It's been a difficult year for shareholders of BHP Billiton Limited (ASX: BHP), but the miner's shares have skyrocketed over the last two sessions offering investors some hope.
Incredibly, BHP's share price rallied 8.3% on Thursday as shares of resource companies skyrocketed. It's added another 3.6% today and is trading at $16 (it hit a high of $16.17 earlier) after trading at a low of just $14.17 per share on Wednesday. Shares are up a total of 12.1% since Wednesday's closing price.
Indeed, the rally has been sparked by renewed hopes that commodities may be near finding a bottom. BHP's performance has been severely tarnished as a result of crashing commodity prices – particularly iron ore and oil – but both have risen strongly in recent weeks.
Oil prices declined 2% overnight to around US$34 a barrel, but that's still a huge improvement on the US$27 a barrel it traded for recently. Meanwhile, iron ore rose another 2% overnight to US$45.52 a tonne, up considerably from a seven-year low of around US$38 a tonne late last year.

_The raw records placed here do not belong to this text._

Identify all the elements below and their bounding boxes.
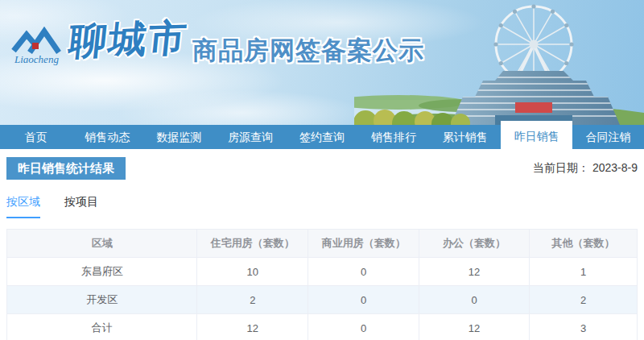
building-icon [447, 71, 624, 125]
nav-item-sales-trends[interactable]: 销售动态 [72, 125, 143, 149]
table-row: 合计120123 [7, 314, 638, 340]
table-cell: 东昌府区 [7, 258, 197, 286]
nav-item-home[interactable]: 首页 [0, 125, 72, 149]
table-cell: 0 [419, 286, 530, 314]
building-sign [515, 102, 552, 113]
table-cell: 12 [419, 314, 530, 340]
site-title: 商品房网签备案公示 [192, 34, 424, 68]
current-date: 当前日期：2023-8-9 [533, 161, 638, 176]
nav-item-listing-search[interactable]: 房源查询 [215, 125, 287, 149]
tab-by-region[interactable]: 按区域 [6, 195, 40, 218]
site-header: Liaocheng 聊城市 商品房网签备案公示 [0, 0, 644, 125]
sales-table-wrap: 区域住宅用房（套数）商业用房（套数）办公（套数）其他（套数） 东昌府区10012… [6, 229, 638, 340]
nav-item-cumulative-sales[interactable]: 累计销售 [429, 125, 501, 149]
column-header: 其他（套数） [530, 230, 638, 258]
table-cell: 0 [308, 258, 419, 286]
current-date-value: 2023-8-9 [592, 161, 638, 174]
view-tabs: 按区域按项目 [6, 195, 638, 218]
column-header: 区域 [7, 230, 197, 258]
table-row: 开发区2002 [7, 286, 638, 314]
table-cell: 开发区 [7, 286, 197, 314]
table-cell: 合计 [7, 314, 197, 340]
current-date-label: 当前日期： [533, 161, 589, 174]
table-cell: 0 [308, 286, 419, 314]
liaocheng-logo-icon: Liaocheng [10, 15, 66, 66]
site-logo[interactable]: Liaocheng 聊城市 商品房网签备案公示 [10, 15, 424, 68]
table-cell: 12 [197, 314, 308, 340]
column-header: 办公（套数） [419, 230, 530, 258]
main-content: 昨日销售统计结果 当前日期：2023-8-9 按区域按项目 区域住宅用房（套数）… [0, 149, 644, 340]
table-header-row: 区域住宅用房（套数）商业用房（套数）办公（套数）其他（套数） [7, 230, 638, 258]
table-row: 东昌府区100121 [7, 258, 638, 286]
sales-table: 区域住宅用房（套数）商业用房（套数）办公（套数）其他（套数） 东昌府区10012… [6, 229, 638, 340]
nav-item-yesterday-sales[interactable]: 昨日销售 [501, 121, 572, 149]
table-cell: 0 [308, 314, 419, 340]
title-row: 昨日销售统计结果 当前日期：2023-8-9 [6, 157, 638, 180]
tab-by-project[interactable]: 按项目 [64, 195, 98, 218]
column-header: 住宅用房（套数） [197, 230, 308, 258]
column-header: 商业用房（套数） [308, 230, 419, 258]
nav-item-data-monitoring[interactable]: 数据监测 [143, 125, 215, 149]
table-body: 东昌府区100121开发区2002合计120123 [7, 258, 638, 340]
nav-item-contract-cancellation[interactable]: 合同注销 [572, 125, 644, 149]
section-title-badge: 昨日销售统计结果 [6, 157, 126, 180]
table-cell: 12 [419, 258, 530, 286]
table-cell: 3 [530, 314, 638, 340]
city-name: 聊城市 [66, 12, 190, 66]
table-cell: 1 [530, 258, 638, 286]
table-cell: 10 [197, 258, 308, 286]
logo-script-text: Liaocheng [14, 53, 59, 65]
nav-item-contract-search[interactable]: 签约查询 [287, 125, 358, 149]
main-nav: 首页销售动态数据监测房源查询签约查询销售排行累计销售昨日销售合同注销 [0, 125, 644, 149]
table-cell: 2 [530, 286, 638, 314]
table-cell: 2 [197, 286, 308, 314]
nav-item-sales-ranking[interactable]: 销售排行 [357, 125, 429, 149]
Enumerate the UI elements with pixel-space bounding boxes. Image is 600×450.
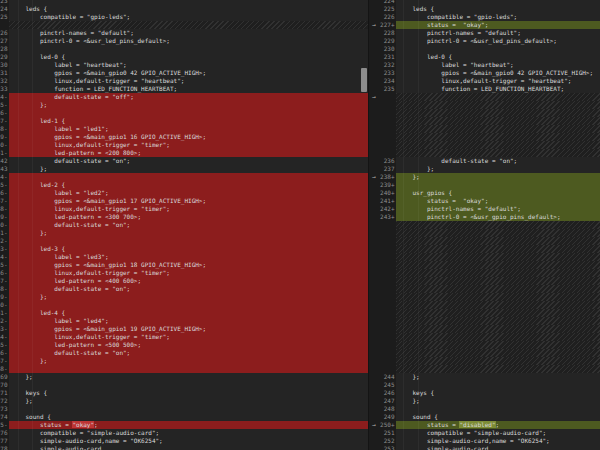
code-line[interactable]: led-0 {	[396, 53, 600, 61]
line-number: 237	[379, 165, 396, 173]
code-line[interactable]: };	[9, 293, 368, 301]
code-line[interactable]: function = LED_FUNCTION_HEARTBEAT;	[9, 85, 368, 93]
code-line[interactable]: compatible = "gpio-leds";	[9, 13, 368, 21]
line-number: 247-	[0, 197, 9, 205]
code-line[interactable]: led-1 {	[9, 117, 368, 125]
code-line[interactable]: leds {	[396, 5, 600, 13]
code-line[interactable]: };	[9, 397, 368, 405]
code-line[interactable]: };	[9, 229, 368, 237]
code-line[interactable]: linux,default-trigger = "timer";	[9, 269, 368, 277]
line-number: 235-	[0, 101, 9, 109]
diff-row: 245	[369, 381, 600, 389]
code-line[interactable]: gpios = <&main_gpio0 42 GPIO_ACTIVE_HIGH…	[396, 69, 600, 77]
code-line[interactable]	[396, 45, 600, 53]
code-line[interactable]: gpios = <&main_gpio1 18 GPIO_ACTIVE_HIGH…	[9, 261, 368, 269]
code-line[interactable]: };	[396, 165, 600, 173]
code-line[interactable]: };	[396, 373, 600, 381]
code-line[interactable]: linux,default-trigger = "timer";	[9, 205, 368, 213]
code-line[interactable]: linux,default-trigger = "heartbeat";	[396, 77, 600, 85]
code-line[interactable]: function = LED_FUNCTION_HEARTBEAT;	[396, 85, 600, 93]
code-line[interactable]	[396, 405, 600, 413]
code-line[interactable]	[9, 237, 368, 245]
code-line[interactable]: sound {	[9, 413, 368, 421]
apply-change-arrow-icon[interactable]: →	[369, 421, 379, 429]
code-line[interactable]: };	[396, 173, 600, 181]
code-line[interactable]: linux,default-trigger = "heartbeat";	[9, 77, 368, 85]
code-line[interactable]: compatible = "gpio-leds";	[396, 13, 600, 21]
code-line[interactable]: simple-audio-card,name = "OK6254";	[9, 437, 368, 445]
code-line[interactable]: label = "led1";	[9, 125, 368, 133]
code-line[interactable]: pinctrl-names = "default";	[396, 205, 600, 213]
code-line[interactable]: led-4 {	[9, 309, 368, 317]
code-line[interactable]: };	[9, 165, 368, 173]
code-line[interactable]: gpios = <&main_gpio0 42 GPIO_ACTIVE_HIGH…	[9, 69, 368, 77]
code-line[interactable]: keys {	[9, 389, 368, 397]
code-line[interactable]	[9, 381, 368, 389]
code-line[interactable]: sound {	[396, 413, 600, 421]
code-line[interactable]	[9, 45, 368, 53]
code-line[interactable]	[9, 109, 368, 117]
diff-row: 251- };	[0, 229, 368, 237]
code-line[interactable]: pinctrl-0 = <&usr_led_pins_default>;	[9, 37, 368, 45]
code-line[interactable]: };	[9, 357, 368, 365]
code-line[interactable]: linux,default-trigger = "timer";	[9, 141, 368, 149]
code-line[interactable]: };	[9, 101, 368, 109]
filler-hatch	[396, 125, 600, 133]
code-line[interactable]: gpios = <&main_gpio1 19 GPIO_ACTIVE_HIGH…	[9, 325, 368, 333]
code-line[interactable]: status = "okay";	[9, 421, 368, 429]
code-line[interactable]: };	[9, 373, 368, 381]
left-pane-scrollbar-thumb[interactable]	[361, 68, 367, 92]
code-line[interactable]: pinctrl-names = "default";	[9, 29, 368, 37]
code-line[interactable]	[396, 381, 600, 389]
code-line[interactable]: status = "disabled";	[396, 421, 600, 429]
code-line[interactable]: compatible = "simple-audio-card";	[9, 429, 368, 437]
code-line[interactable]: pinctrl-0 = <&usr_gpio_pins_default>;	[396, 213, 600, 221]
code-line[interactable]: led-pattern = <300 700>;	[9, 213, 368, 221]
code-line[interactable]: default-state = "on";	[9, 349, 368, 357]
code-line[interactable]: status = "okay";	[396, 197, 600, 205]
code-line[interactable]: default-state = "on";	[9, 285, 368, 293]
code-line[interactable]: default-state = "on";	[9, 221, 368, 229]
code-line[interactable]	[9, 405, 368, 413]
code-line[interactable]: led-pattern = <400 600>;	[9, 277, 368, 285]
code-line[interactable]: simple-audio-card,name = "OK6254";	[396, 437, 600, 445]
code-line[interactable]: pinctrl-names = "default";	[396, 29, 600, 37]
code-line[interactable]: led-pattern = <500 500>;	[9, 341, 368, 349]
code-line[interactable]	[9, 301, 368, 309]
code-line[interactable]: label = "heartbeat";	[396, 61, 600, 69]
line-number: 243+	[379, 213, 396, 221]
code-line[interactable]: linux,default-trigger = "timer";	[9, 333, 368, 341]
code-line[interactable]: simple-audio-card,	[9, 445, 368, 450]
code-line[interactable]	[9, 365, 368, 373]
code-line[interactable]: };	[396, 397, 600, 405]
code-line[interactable]: compatible = "simple-audio-card";	[396, 429, 600, 437]
code-line[interactable]: default-state = "on";	[9, 157, 368, 165]
code-line[interactable]: led-3 {	[9, 245, 368, 253]
code-line[interactable]: simple-audio-card,	[396, 445, 600, 450]
code-line[interactable]: label = "heartbeat";	[9, 61, 368, 69]
code-line[interactable]: pinctrl-0 = <&usr_led_pins_default>;	[396, 37, 600, 45]
code-line[interactable]: label = "led4";	[9, 317, 368, 325]
line-number: 255-	[0, 261, 9, 269]
code-line[interactable]: usr_gpios {	[396, 189, 600, 197]
filler-hatch	[396, 261, 600, 269]
code-line[interactable]	[396, 181, 600, 189]
line-number: 249	[379, 413, 396, 421]
apply-change-arrow-icon[interactable]: →	[369, 93, 379, 101]
code-line[interactable]: label = "led2";	[9, 189, 368, 197]
code-line[interactable]: status = "okay";	[396, 21, 600, 29]
arrow-column	[369, 381, 379, 389]
apply-change-arrow-icon[interactable]: →	[369, 21, 379, 29]
code-line[interactable]: led-pattern = <200 800>;	[9, 149, 368, 157]
code-line[interactable]: label = "led3";	[9, 253, 368, 261]
code-line[interactable]: keys {	[396, 389, 600, 397]
code-line[interactable]: default-state = "on";	[396, 157, 600, 165]
apply-change-arrow-icon[interactable]: →	[369, 173, 379, 181]
code-line[interactable]	[9, 173, 368, 181]
code-line[interactable]: led-2 {	[9, 181, 368, 189]
code-line[interactable]: leds {	[9, 5, 368, 13]
code-line[interactable]: default-state = "off";	[9, 93, 368, 101]
code-line[interactable]: gpios = <&main_gpio1 16 GPIO_ACTIVE_HIGH…	[9, 133, 368, 141]
code-line[interactable]: led-0 {	[9, 53, 368, 61]
code-line[interactable]: gpios = <&main_gpio1 17 GPIO_ACTIVE_HIGH…	[9, 197, 368, 205]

BHP's rivals are also benefiting from the sudden rebound in sentiment within the sector, with shares of Rio Tinto Limited (ASX: RIO) and South32 Ltd (ASX: S32) also rising strongly again today.
Before investors get too excited however, it's important to note that there are still some strong headwinds facing the sector. To begin with, China's growth is slowing down, and will continue to do so over the coming years.
China has for so long acted as the engine room behind the global economy's growth, and thus has accounted for a significant portion of demand for the world's resources. While demand is waning however, excess production from the world's biggest producers is forcing prices lower, with most analysts suggesting that the recent rebound in iron ore and oil prices will only be temporary.
BHP's shares can bounce at the first sign of a recovery, but they can also fall hard when prices start to fall. For that reason, I think there could be more pain for shareholders of BHP Billiton over the coming months.
Of course, I could be wrong, but I don't believe the risk vs. reward trade-off is compelling enough to take a chance with the shares right now, especially when there are so many other opportunities presenting themselves to investors.